I am starting this blog to explore my Quaker spirituality and the state of Quakers today. Quakerism is the only religion I know from the inside out. My mother grew up a Southern Baptist and became a convinced Friend via exposure to Quakerism during college. When I was born she belonged to Lincoln, NE Monthly Meeting. As I understand it, Lincoln Meeting was at that time unaffiliated having developed around people brought to Lincoln either because of the University of Nebraska or other work with the state government. Perhaps there were also some people who had made their way there from Friends Churches in the region, all that was above my toddler mind. In any case, between Lincoln Meeting's lack of affiliation at the time I was born --around the time I was four it became part of Iowa Conservative Yearly Meeting-- and my father being a professed atheist I was not registered as a Birthright Quaker. Nonetheless I attended meeting into my adolescence before I declared myself an atheist, but with the reinstatement of draft registration in the late 1970s and an increasing appreciation of the value of gathering with Friends I became active again in my late teens, and have attended meetings whenever possible ever since. As a graduate student I transferred my membership from Croton Valley Meeting in the New York Yearly meeting, which became our home meeting after we left Nebraska in 1968 to Ann Arbor Monthly Meeting, and since 2000 I have been a member of Flushing Monthly Meeting in New York City.

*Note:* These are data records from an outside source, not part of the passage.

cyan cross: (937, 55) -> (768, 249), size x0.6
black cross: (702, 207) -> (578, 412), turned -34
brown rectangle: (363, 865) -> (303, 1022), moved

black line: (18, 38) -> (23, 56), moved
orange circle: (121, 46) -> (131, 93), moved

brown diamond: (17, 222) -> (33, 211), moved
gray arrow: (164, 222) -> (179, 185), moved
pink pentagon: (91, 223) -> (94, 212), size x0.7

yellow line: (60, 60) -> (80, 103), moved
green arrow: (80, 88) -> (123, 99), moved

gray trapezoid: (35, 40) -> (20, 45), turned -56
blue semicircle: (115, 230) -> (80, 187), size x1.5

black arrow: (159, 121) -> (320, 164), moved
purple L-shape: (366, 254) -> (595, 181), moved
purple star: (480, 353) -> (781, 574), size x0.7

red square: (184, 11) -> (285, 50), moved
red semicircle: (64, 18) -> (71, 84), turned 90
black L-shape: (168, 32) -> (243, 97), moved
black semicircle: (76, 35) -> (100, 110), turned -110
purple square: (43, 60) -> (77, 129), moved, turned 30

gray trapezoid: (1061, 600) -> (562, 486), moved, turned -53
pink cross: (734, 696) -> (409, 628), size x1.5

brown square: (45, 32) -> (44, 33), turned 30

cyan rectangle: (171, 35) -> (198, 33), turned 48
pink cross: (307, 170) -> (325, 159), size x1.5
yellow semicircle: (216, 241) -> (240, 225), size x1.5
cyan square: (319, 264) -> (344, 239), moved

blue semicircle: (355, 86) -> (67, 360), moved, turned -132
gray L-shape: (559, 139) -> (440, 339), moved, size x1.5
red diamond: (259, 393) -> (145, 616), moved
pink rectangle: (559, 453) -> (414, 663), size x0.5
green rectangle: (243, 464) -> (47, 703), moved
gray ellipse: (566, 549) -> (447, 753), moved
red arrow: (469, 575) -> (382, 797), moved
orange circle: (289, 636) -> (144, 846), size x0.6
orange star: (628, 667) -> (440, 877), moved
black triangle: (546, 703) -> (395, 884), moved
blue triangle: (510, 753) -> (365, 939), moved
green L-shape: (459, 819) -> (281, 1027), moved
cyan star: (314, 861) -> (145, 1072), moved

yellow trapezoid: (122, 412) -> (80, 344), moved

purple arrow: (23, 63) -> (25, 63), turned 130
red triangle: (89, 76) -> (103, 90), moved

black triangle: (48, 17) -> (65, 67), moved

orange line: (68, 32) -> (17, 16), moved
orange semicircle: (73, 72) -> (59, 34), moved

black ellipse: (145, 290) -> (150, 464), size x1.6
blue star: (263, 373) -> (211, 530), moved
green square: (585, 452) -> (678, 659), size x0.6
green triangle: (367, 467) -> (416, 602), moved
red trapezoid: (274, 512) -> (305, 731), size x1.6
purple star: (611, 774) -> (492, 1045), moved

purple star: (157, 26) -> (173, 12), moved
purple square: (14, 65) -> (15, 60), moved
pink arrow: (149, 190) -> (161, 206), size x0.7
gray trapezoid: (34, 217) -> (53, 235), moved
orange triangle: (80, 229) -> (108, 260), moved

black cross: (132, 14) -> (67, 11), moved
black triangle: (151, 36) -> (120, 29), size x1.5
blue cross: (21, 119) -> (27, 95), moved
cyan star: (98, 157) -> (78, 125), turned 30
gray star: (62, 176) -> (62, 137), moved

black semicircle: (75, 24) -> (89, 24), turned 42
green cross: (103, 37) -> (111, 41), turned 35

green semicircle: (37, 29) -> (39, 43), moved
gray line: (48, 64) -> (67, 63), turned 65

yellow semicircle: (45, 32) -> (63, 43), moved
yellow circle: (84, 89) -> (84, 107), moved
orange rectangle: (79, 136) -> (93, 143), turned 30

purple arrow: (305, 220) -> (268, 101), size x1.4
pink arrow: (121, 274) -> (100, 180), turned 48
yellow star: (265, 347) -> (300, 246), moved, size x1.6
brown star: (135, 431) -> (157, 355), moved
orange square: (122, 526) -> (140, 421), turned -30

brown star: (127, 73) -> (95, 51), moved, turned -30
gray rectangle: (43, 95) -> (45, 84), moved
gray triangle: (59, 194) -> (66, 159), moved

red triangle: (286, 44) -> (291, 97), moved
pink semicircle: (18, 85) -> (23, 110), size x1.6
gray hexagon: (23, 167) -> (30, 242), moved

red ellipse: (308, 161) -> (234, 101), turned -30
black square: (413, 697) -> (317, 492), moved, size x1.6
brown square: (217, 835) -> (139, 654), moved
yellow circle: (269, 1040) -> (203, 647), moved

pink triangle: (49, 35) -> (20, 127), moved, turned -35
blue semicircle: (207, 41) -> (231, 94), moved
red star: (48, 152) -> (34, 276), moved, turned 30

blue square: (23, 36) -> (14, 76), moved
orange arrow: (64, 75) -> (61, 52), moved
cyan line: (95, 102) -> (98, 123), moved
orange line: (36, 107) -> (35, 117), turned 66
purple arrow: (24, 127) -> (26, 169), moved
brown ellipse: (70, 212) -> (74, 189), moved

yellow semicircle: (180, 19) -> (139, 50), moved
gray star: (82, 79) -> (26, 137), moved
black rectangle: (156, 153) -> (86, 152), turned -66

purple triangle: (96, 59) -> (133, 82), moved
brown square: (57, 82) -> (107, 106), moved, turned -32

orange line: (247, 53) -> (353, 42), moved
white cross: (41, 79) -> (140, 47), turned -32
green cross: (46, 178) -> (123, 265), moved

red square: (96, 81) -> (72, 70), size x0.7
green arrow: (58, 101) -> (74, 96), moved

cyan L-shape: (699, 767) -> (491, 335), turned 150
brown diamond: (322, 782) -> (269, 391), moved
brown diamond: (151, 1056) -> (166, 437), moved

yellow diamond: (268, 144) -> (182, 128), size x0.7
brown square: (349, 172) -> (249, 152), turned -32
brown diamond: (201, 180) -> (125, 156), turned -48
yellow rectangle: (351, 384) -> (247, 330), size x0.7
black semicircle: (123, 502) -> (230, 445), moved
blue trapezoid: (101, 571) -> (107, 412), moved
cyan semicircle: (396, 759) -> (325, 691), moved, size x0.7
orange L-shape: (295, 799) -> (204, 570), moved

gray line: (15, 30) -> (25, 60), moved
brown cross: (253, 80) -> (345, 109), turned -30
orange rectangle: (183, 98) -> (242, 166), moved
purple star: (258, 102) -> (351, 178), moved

Theologically, I see myself as rooted more in the Hicksite tradition. That said, historically Croton Valley was on the Orthodox side of the schism, and it nurtured me as a Quaker. I consider Jim Wood an important mentor, and I remember the guidance I received from Kenneth Morgan, Louisa Bauer, and others. I am glad I did not know the schism and that we worshiped together. Some of the best ministry I have heard has been Christo-centric, and I am happy to consider myself a Christian, though Quaker that I am, I see no special magic in the Nicene creed, and I have serious doubts believing in the Jesus's virgin birth is essential to Christianity, though I realize many others, including many Quakers disagree. At the same time, I don't feel distant from those who call themselves non-theistic Quakers. To me, God is just a word intended to capture our relationship to the world and all that is in it, and if one feels comfortable with that all-embracing concept or not is a personal matter. Indeed, one of the things that inspired me was watching Alan Lightman's "Searching: Our Quest for Meaning in the Age of Science" because it struck me that precisely because Quakers have found a way to get beyond doctrine and focus on living, we ought to be well positioned as a medium for people looking for spiritual fellowship in this age of science, and yet we are not attracting new members. As a community across the world we are shrinking, and paradoxically where we are growing in East Africa--particularly Kenya-- and Bolivia, Quakers tend to be the most conventionally Christian in their beliefs. My hope is to use this Blog to discuss this, and to explore among other things whether a revival of Quaker conviction that created a thriving community of "peculiar people" is possible without returning to conventional Christo-centrism. I also want to explore dilemmas faced by Quaker communities that are shrinking in number. As a trained historian, though not of Quakerism, I hope to that framework to think about what made the spread of Quakerism possible, and what we can and can't do to recover that vision.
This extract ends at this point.